- **Data for this task**:
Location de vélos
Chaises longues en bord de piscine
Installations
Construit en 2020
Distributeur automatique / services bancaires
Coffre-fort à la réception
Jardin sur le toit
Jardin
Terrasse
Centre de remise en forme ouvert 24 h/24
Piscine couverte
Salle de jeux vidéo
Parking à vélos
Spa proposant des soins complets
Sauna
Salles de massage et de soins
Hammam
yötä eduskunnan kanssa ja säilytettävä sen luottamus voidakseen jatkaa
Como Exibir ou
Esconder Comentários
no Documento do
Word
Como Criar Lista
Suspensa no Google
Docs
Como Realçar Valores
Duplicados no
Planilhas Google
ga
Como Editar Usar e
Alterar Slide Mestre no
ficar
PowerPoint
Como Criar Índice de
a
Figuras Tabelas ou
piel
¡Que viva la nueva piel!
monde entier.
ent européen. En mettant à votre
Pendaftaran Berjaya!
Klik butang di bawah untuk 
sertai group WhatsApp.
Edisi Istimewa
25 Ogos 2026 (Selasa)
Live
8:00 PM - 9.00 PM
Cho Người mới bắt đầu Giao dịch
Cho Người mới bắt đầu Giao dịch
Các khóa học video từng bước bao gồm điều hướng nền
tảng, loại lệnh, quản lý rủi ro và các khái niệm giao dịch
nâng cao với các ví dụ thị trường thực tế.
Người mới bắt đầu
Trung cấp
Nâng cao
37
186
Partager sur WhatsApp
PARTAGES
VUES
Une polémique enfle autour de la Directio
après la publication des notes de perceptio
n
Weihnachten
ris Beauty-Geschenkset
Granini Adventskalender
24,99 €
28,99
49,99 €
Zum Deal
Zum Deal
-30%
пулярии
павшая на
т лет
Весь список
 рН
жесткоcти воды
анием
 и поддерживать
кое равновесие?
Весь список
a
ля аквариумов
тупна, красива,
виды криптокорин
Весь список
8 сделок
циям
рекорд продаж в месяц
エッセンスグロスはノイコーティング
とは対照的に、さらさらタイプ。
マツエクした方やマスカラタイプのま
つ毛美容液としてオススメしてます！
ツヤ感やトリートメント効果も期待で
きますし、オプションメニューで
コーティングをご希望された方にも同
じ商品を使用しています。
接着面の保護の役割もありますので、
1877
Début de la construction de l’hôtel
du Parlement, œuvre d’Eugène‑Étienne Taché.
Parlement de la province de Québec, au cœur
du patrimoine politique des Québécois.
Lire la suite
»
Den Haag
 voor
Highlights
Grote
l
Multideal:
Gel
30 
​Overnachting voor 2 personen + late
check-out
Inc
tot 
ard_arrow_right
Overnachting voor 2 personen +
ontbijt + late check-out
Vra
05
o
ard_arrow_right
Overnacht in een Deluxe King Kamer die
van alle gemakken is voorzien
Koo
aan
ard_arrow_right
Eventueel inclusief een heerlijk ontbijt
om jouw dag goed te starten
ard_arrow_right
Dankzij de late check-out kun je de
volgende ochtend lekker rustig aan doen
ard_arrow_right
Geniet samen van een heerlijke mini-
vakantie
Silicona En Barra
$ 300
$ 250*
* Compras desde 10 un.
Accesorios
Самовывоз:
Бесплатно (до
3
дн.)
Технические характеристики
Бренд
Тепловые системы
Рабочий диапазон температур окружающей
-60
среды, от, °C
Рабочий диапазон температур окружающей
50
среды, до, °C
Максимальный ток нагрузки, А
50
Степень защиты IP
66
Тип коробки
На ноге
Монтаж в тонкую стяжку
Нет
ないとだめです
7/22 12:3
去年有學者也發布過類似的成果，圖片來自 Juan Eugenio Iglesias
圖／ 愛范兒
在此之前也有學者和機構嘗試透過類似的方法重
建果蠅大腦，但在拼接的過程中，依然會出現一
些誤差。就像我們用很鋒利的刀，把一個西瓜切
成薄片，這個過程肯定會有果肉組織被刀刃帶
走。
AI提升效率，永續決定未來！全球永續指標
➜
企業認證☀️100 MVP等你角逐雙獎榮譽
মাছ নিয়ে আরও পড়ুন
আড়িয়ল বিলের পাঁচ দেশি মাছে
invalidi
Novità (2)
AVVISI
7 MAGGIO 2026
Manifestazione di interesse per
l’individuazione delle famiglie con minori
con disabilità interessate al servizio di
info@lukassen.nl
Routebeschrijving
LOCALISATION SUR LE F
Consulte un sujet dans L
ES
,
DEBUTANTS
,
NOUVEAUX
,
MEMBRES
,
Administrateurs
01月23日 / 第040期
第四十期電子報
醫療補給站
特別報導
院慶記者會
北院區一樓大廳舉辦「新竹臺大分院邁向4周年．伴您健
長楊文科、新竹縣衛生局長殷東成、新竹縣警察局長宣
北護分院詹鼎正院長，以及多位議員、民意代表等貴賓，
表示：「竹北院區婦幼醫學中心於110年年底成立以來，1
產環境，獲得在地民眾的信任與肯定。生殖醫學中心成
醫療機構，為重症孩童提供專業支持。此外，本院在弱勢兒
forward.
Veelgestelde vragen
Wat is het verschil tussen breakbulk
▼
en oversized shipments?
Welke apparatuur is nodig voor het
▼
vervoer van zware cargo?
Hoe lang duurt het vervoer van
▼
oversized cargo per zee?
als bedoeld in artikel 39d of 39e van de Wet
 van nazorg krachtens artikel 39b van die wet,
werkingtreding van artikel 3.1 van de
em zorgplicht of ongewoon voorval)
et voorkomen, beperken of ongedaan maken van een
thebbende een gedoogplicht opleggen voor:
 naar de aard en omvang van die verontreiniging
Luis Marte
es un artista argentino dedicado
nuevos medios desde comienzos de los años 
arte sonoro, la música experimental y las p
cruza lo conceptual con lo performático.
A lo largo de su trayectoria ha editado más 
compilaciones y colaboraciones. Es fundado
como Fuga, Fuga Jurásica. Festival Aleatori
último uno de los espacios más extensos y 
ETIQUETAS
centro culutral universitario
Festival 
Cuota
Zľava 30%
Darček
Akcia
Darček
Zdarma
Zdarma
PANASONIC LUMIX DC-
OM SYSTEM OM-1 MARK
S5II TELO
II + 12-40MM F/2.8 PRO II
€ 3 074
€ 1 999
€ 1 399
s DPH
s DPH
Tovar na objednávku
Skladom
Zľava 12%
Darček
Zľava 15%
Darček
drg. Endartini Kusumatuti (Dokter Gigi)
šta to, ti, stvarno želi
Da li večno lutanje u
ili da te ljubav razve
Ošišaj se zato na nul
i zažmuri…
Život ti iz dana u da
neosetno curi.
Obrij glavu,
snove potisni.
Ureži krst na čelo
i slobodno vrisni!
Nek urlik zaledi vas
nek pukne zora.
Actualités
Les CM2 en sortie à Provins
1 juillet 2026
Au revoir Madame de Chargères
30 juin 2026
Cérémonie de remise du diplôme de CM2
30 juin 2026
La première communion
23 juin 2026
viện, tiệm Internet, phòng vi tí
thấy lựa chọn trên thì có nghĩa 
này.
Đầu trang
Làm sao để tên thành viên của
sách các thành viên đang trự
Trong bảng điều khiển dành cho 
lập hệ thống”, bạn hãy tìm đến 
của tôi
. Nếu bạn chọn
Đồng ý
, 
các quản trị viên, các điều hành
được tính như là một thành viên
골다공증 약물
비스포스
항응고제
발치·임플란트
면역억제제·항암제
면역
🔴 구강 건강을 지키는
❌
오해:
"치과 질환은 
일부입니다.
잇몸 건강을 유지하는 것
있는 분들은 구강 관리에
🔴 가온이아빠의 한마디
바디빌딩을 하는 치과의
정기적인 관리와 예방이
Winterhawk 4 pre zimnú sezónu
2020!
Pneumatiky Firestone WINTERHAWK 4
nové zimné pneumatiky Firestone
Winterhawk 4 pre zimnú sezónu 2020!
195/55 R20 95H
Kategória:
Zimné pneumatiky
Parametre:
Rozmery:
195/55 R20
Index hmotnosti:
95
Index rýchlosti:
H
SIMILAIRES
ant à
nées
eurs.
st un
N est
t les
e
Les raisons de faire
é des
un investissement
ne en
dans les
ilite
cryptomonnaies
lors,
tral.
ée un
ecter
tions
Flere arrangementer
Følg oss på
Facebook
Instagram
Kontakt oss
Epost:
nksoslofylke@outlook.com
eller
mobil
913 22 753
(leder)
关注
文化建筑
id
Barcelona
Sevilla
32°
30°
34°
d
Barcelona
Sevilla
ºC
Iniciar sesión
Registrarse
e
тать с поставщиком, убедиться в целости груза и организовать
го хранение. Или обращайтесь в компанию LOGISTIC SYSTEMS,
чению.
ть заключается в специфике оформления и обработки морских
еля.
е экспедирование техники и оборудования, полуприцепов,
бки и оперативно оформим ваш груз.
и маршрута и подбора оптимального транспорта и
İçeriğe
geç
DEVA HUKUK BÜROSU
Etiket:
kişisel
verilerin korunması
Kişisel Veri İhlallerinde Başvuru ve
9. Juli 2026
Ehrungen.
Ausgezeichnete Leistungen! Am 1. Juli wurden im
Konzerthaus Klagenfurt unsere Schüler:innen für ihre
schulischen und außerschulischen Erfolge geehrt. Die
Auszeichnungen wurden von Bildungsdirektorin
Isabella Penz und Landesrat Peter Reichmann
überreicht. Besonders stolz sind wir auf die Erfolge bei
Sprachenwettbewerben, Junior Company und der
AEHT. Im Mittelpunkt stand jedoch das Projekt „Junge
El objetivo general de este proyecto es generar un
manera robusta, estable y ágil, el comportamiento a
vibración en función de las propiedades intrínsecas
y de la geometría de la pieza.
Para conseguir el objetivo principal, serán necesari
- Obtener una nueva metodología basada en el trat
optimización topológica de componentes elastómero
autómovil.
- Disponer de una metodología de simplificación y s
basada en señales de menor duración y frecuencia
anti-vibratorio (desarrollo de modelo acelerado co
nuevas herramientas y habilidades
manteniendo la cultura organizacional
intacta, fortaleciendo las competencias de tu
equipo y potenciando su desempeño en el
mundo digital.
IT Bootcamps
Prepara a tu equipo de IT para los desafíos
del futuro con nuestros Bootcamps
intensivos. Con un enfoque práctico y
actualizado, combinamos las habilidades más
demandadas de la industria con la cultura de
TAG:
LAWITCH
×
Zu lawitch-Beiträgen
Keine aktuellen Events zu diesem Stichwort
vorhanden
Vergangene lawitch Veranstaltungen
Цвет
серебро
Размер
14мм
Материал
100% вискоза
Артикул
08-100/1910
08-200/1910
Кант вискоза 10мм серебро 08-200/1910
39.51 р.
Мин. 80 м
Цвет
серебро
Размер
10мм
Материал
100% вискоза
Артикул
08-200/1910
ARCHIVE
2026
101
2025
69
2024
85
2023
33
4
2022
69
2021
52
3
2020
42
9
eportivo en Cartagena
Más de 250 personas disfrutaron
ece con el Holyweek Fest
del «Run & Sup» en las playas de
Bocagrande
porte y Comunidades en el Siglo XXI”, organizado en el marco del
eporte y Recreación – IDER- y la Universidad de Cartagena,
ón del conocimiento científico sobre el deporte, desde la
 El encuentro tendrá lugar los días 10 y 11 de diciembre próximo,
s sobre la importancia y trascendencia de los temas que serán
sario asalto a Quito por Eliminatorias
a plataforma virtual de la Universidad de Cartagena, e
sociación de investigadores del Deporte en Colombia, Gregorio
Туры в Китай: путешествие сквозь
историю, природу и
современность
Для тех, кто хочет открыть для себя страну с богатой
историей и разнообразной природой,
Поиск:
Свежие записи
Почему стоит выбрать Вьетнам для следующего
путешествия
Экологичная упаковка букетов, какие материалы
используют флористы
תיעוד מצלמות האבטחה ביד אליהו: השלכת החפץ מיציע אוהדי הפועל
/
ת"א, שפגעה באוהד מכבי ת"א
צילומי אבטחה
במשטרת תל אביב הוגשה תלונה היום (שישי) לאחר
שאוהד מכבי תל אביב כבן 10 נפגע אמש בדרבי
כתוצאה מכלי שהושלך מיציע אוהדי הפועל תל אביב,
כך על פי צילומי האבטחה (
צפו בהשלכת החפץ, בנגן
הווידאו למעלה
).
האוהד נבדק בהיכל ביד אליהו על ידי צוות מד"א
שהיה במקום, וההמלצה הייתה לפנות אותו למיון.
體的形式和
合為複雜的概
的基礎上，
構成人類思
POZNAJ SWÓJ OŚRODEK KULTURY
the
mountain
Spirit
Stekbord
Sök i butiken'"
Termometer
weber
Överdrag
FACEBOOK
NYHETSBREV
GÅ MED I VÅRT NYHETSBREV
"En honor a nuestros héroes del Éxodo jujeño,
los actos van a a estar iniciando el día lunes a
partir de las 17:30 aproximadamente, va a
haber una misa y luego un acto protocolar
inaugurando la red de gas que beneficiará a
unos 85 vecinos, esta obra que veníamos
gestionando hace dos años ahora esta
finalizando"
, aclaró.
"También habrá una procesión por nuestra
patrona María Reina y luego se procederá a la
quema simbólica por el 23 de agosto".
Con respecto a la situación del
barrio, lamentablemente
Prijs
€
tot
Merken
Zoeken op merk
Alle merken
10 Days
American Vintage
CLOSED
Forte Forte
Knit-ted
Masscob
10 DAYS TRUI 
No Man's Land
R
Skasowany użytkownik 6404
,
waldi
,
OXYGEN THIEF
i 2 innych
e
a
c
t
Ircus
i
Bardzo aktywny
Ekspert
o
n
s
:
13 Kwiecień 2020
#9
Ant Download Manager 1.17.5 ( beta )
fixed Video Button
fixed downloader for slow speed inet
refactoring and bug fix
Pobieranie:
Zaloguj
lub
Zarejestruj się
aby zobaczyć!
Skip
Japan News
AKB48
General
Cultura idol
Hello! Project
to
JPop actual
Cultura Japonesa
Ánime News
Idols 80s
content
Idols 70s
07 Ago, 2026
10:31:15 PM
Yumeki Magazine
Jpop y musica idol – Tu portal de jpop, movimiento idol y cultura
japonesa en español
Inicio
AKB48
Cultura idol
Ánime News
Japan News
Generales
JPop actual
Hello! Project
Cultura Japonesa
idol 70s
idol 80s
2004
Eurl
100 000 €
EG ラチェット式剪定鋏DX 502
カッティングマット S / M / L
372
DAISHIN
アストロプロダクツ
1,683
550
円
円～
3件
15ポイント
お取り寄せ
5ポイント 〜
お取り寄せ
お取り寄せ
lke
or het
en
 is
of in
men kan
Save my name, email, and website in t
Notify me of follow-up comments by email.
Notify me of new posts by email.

- **Exercise goal**: Repeat exactly, please, each line from the beginning of the data through the line with "Partager sur WhatsApp" in it, and only those lines.

- **Task result**:
Location de vélos
Chaises longues en bord de piscine
Installations
Construit en 2020
Distributeur automatique / services bancaires
Coffre-fort à la réception
Jardin sur le toit
Jardin
Terrasse
Centre de remise en forme ouvert 24 h/24
Piscine couverte
Salle de jeux vidéo
Parking à vélos
Spa proposant des soins complets
Sauna
Salles de massage et de soins
Hammam
yötä eduskunnan kanssa ja säilytettävä sen luottamus voidakseen jatkaa
Como Exibir ou
Esconder Comentários
no Documento do
Word
Como Criar Lista
Suspensa no Google
Docs
Como Realçar Valores
Duplicados no
Planilhas Google
ga
Como Editar Usar e
Alterar Slide Mestre no
ficar
PowerPoint
Como Criar Índice de
a
Figuras Tabelas ou
piel
¡Que viva la nueva piel!
monde entier.
ent européen. En mettant à votre
Pendaftaran Berjaya!
Klik butang di bawah untuk 
sertai group WhatsApp.
Edisi Istimewa
25 Ogos 2026 (Selasa)
Live
8:00 PM - 9.00 PM
Cho Người mới bắt đầu Giao dịch
Cho Người mới bắt đầu Giao dịch
Các khóa học video từng bước bao gồm điều hướng nền
tảng, loại lệnh, quản lý rủi ro và các khái niệm giao dịch
nâng cao với các ví dụ thị trường thực tế.
Người mới bắt đầu
Trung cấp
Nâng cao
37
186
Partager sur WhatsApp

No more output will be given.